Evidence-Based Design (EBD) is a design process used to answer design dilemmas through the use of reliable evidences and validated local facts, mainly used in hospitals’ design. It is a process for grounding design decisions via credible research, to achieve the best possible outcomes.
This paper claims that the application of evidence-based strategies into the environmental design, the choice of applied sustainable technologies, and the selection of materials and energy resources, would proliferate the likelihoods of the design success.
The paper investigates theoretically the opportunities and the benefits of using evidence-based design methods in the environmental design process; through analysing, classifying/comparing and discussing relevant literature. Additionally the paper displays selected unsuccessful environmental design examples, related to social habits and believes, finding out the common reasons that caused this failure, in order to emphasise the importance of considering more socio-cultural related investigative techniques, to enhance the environmental design outcomes.

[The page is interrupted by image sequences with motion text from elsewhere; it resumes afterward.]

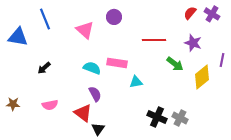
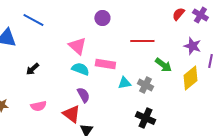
blue line: (45, 19) -> (33, 20), turned -40
pink triangle: (85, 30) -> (77, 46), moved
purple star: (193, 43) -> (192, 46), moved
gray cross: (180, 118) -> (145, 85), moved

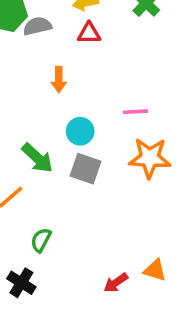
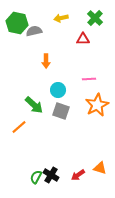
red triangle: (89, 33) -> (83, 39), moved
orange star: (150, 158) -> (97, 105), turned -30
green semicircle: (41, 240) -> (36, 177), moved
black cross: (21, 283) -> (51, 175), moved

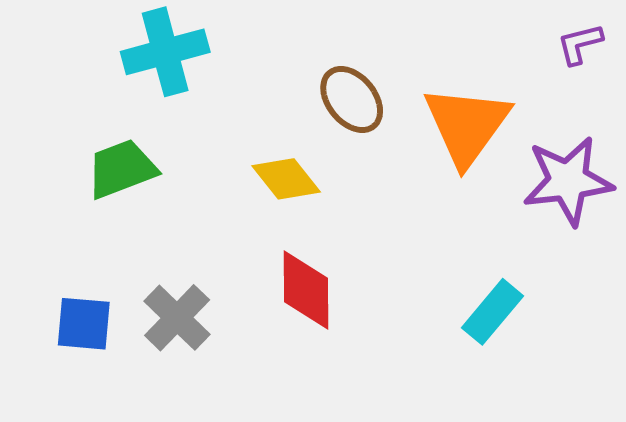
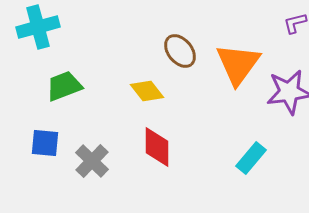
cyan cross: (165, 52) -> (38, 27), moved
blue square: (84, 324) -> (45, 143), moved

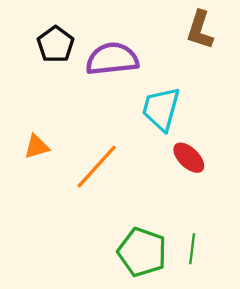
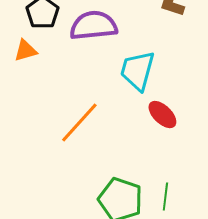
orange triangle: (37, 147) -> (25, 51), moved

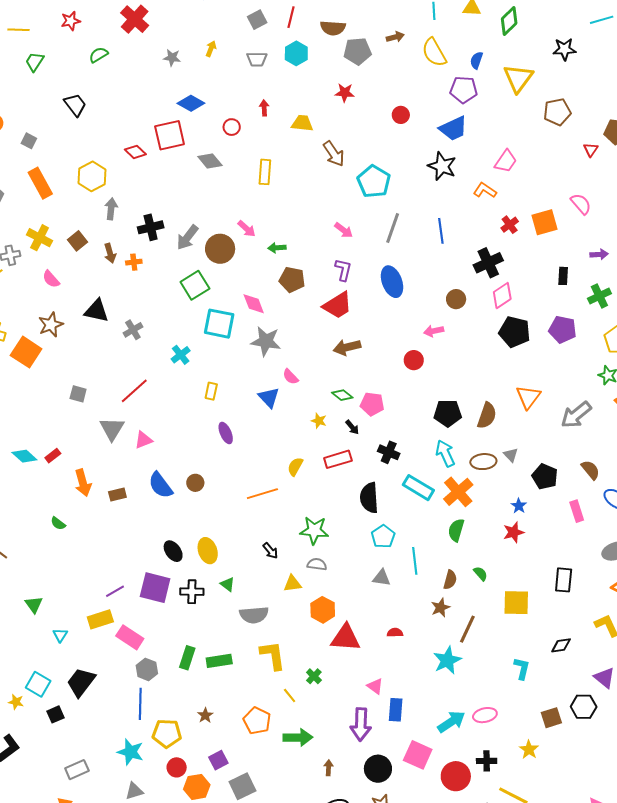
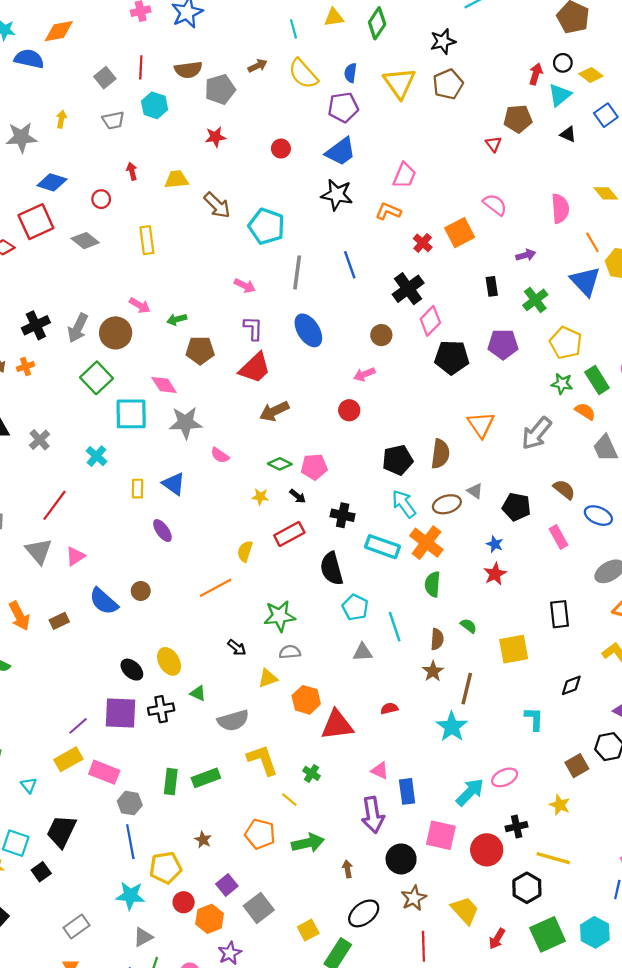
gray star: (172, 58) -> (21, 137), size x1.6
brown pentagon: (557, 112) -> (448, 84), moved
blue triangle: (269, 397) -> (174, 484), moved

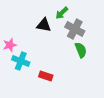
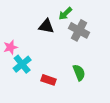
green semicircle: (81, 50) -> (79, 73), moved
cyan cross: (21, 61) -> (22, 64), turned 30

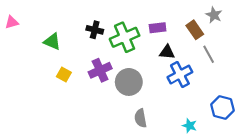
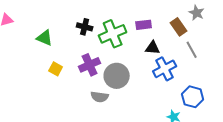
blue hexagon: (222, 108) -> (193, 97), moved
gray semicircle: (141, 118) -> (100, 97), moved, turned -72

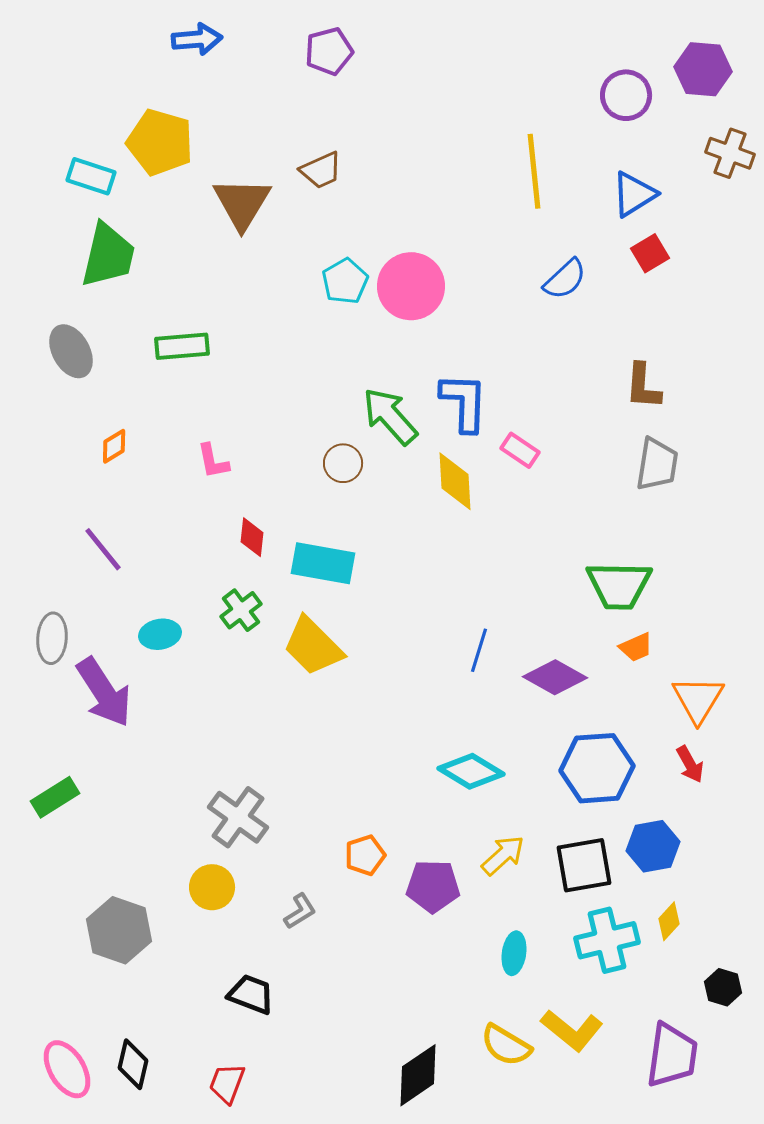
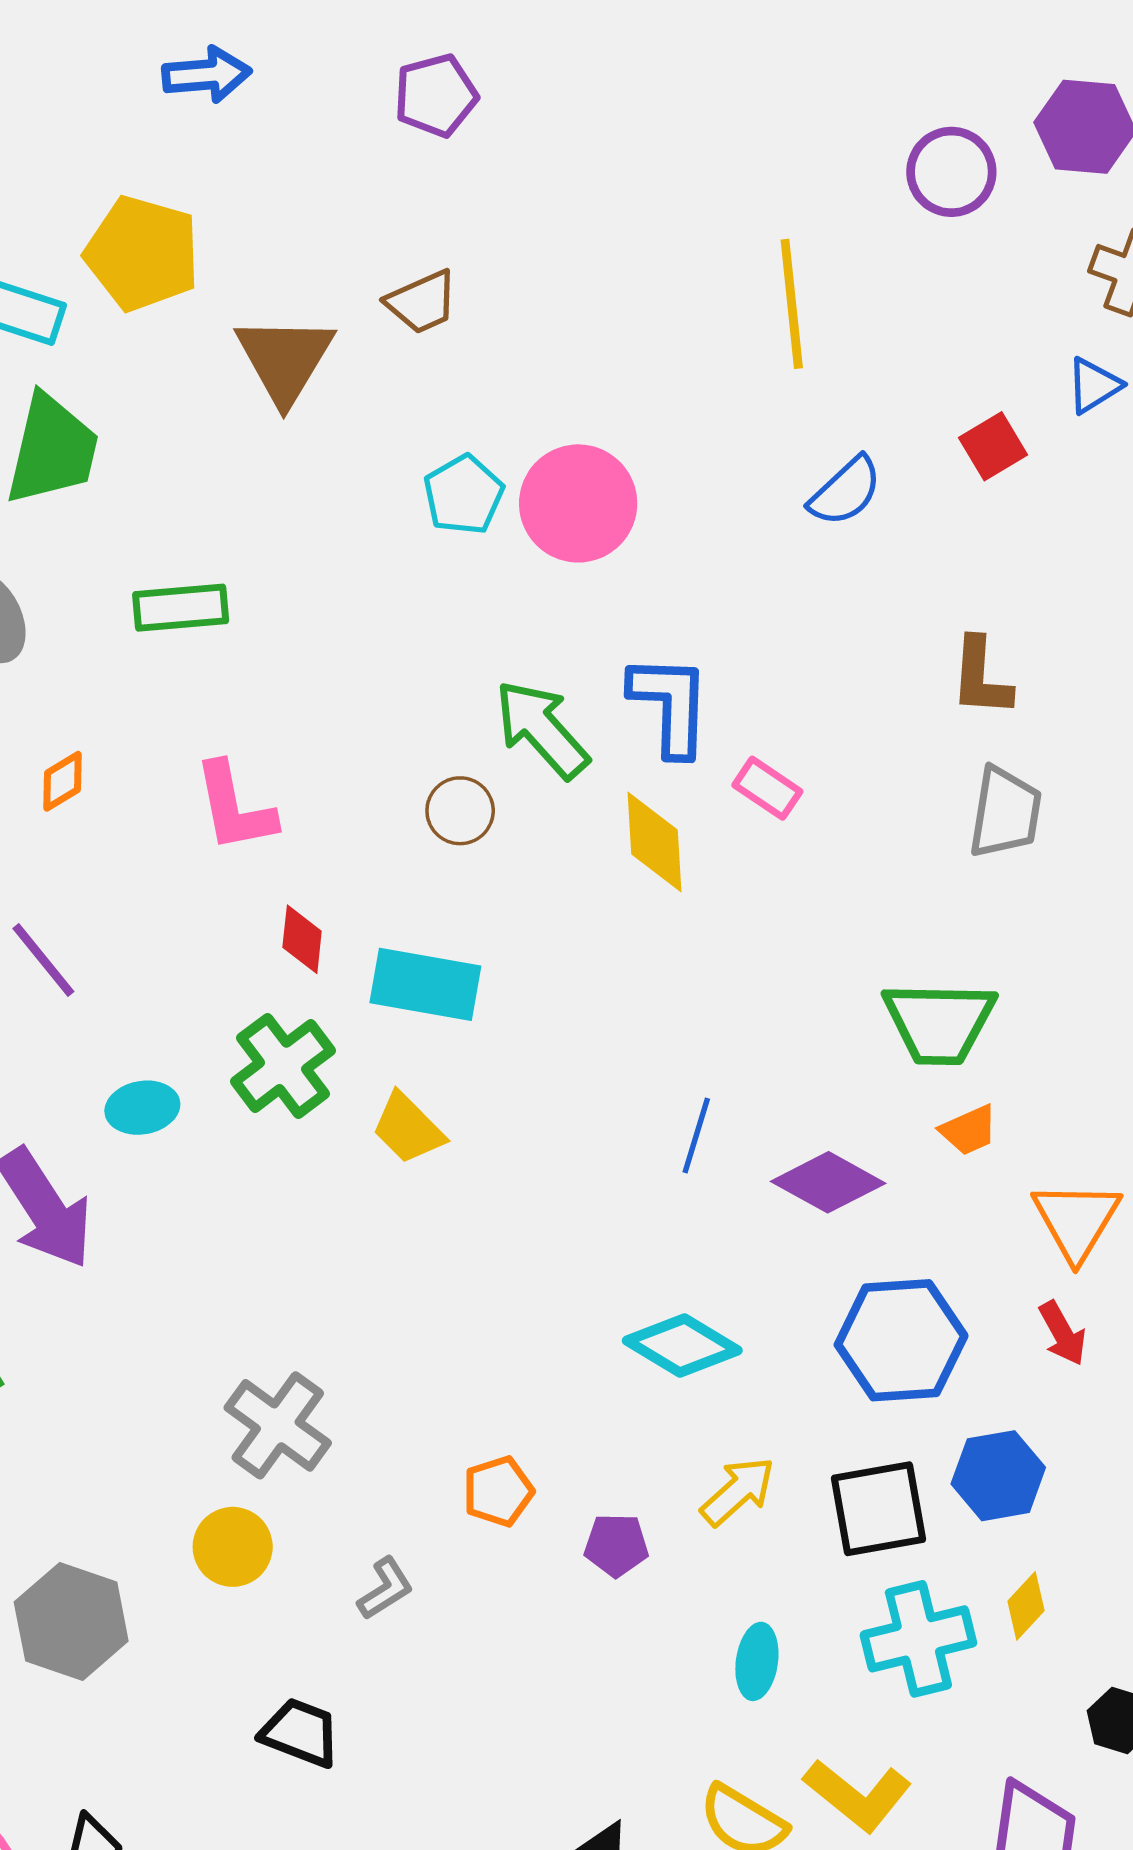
blue triangle: (634, 194) -> (1094, 385), moved, size x0.7
pink L-shape: (213, 461) -> (234, 807), size x1.5
green cross: (241, 610) -> (283, 1066), size x1.4
yellow trapezoid: (313, 646) -> (408, 1128), size x0.7
purple pentagon: (433, 886) -> (616, 1545), size x0.7

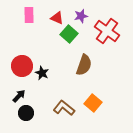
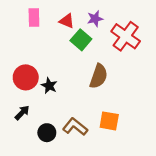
orange square: (93, 103) -> (109, 121), turned -30
black circle: (26, 113) -> (47, 133), moved

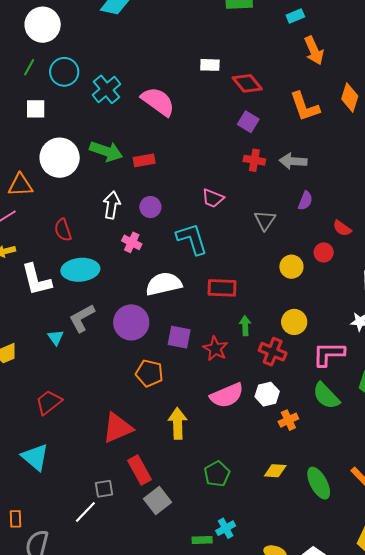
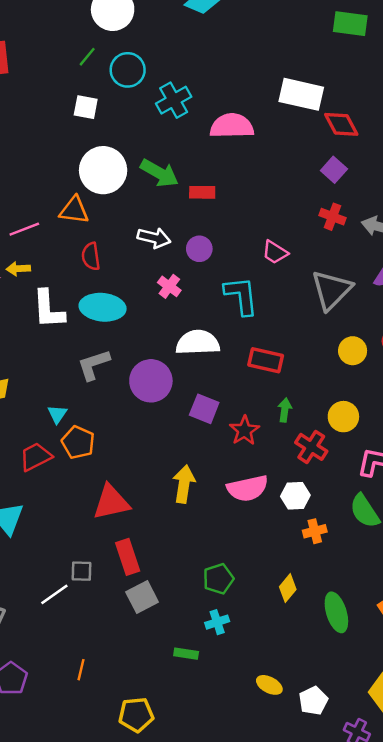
white rectangle: (210, 65) -> (301, 94), size x1.8
pink semicircle: (158, 102) -> (232, 126), turned -48
orange triangle: (20, 185) -> (74, 210), moved
white arrow: (112, 205) -> (154, 238), turned 84
gray triangle: (265, 220) -> (332, 290), size x1.6
cyan triangle: (56, 337) -> (57, 414), moved
orange pentagon: (149, 373) -> (78, 442), moved
yellow arrow: (178, 423) -> (184, 484), moved
yellow diamond: (275, 471) -> (288, 588), turned -65
cyan cross: (226, 528) -> (217, 622), moved

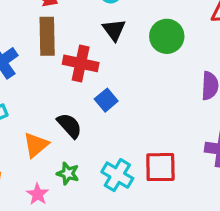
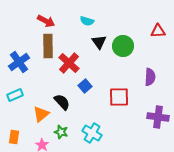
black triangle: (114, 30) -> (99, 42), moved
red cross: (81, 63) -> (69, 63), turned 30
red square: (160, 167) -> (119, 97), moved

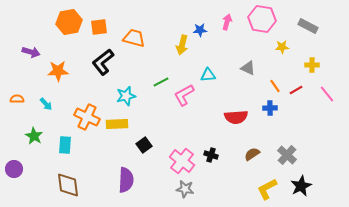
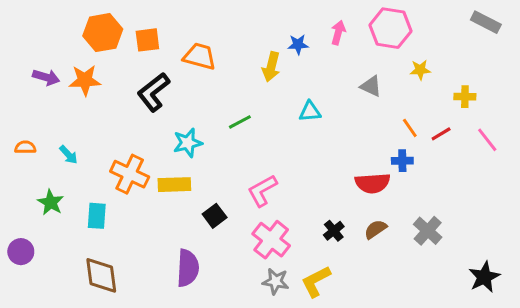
gray rectangle: (308, 26) -> (486, 22), moved
gray triangle: (248, 68) -> (371, 86), moved
orange star: (58, 71) -> (85, 80), moved
pink L-shape: (184, 95) -> (262, 191), moved
red semicircle: (236, 117) -> (373, 183), moved
black cross: (211, 155) -> (334, 231), moved, turned 32
black star: (301, 186) -> (484, 277), moved
yellow L-shape: (267, 189) -> (316, 281), moved

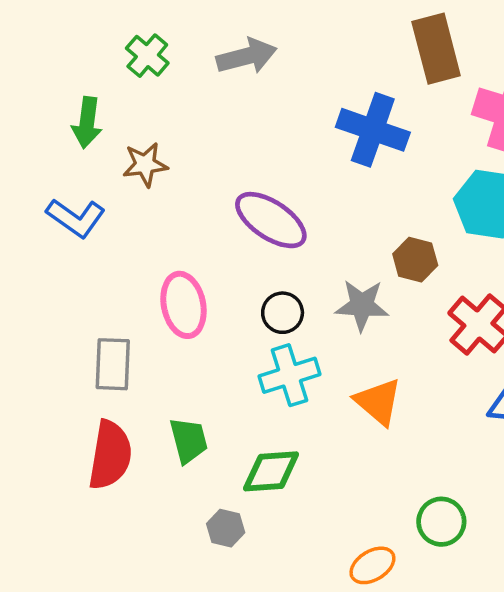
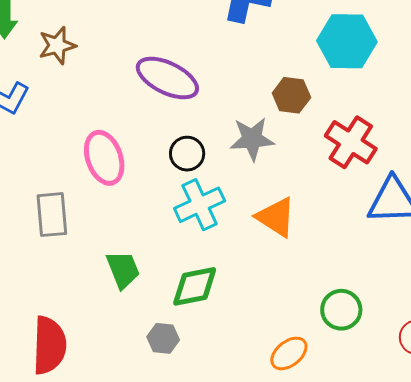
red semicircle: (110, 455) -> (49, 345), moved

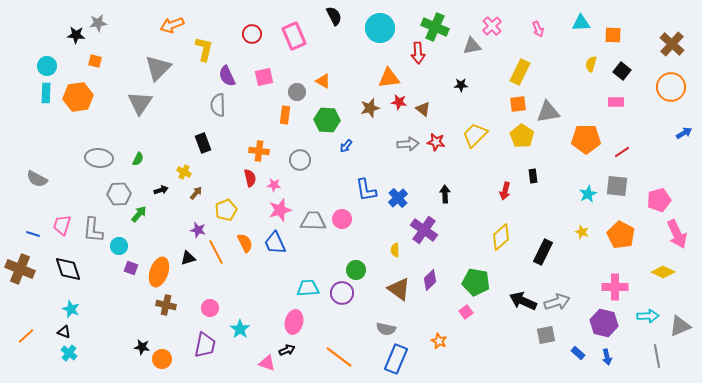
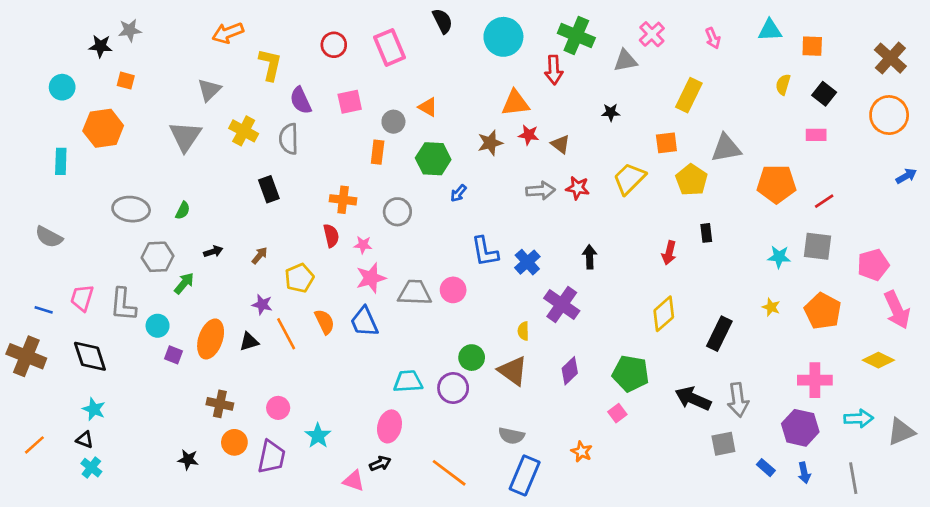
gray triangle: (158, 68) -> (209, 90), size x0.7
cyan rectangle: (46, 93) -> (61, 161), moved
orange square: (518, 104) -> (666, 143), moved
yellow cross: (184, 172) -> (244, 131), moved, size x1.5
cyan star: (588, 194) -> (779, 257), turned 30
orange ellipse: (159, 272) -> (211, 339), moved
brown triangle: (399, 289) -> (513, 371), moved
gray arrow: (557, 302) -> (738, 400), turned 100
gray line: (657, 356) -> (853, 478), moved
orange circle: (162, 359) -> (234, 442), moved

The paper provides recommendations on the opportunities of utilising evidence-based strategies to support the environmental design, and points out how these strategies might be used in establishing a scope in sustainable architectural design.
In general, this paper claims that introducing evidence-based methods, to the sustainable architectural design practice, will enhance the equilibrium between of the environmental-design and its socio-cultural context; enhance buildings’ performance, and conserve the eco-environment. In this process technology and cultural framework are two pivotal factors balancing the aspects needed for the environmental design equilibrium.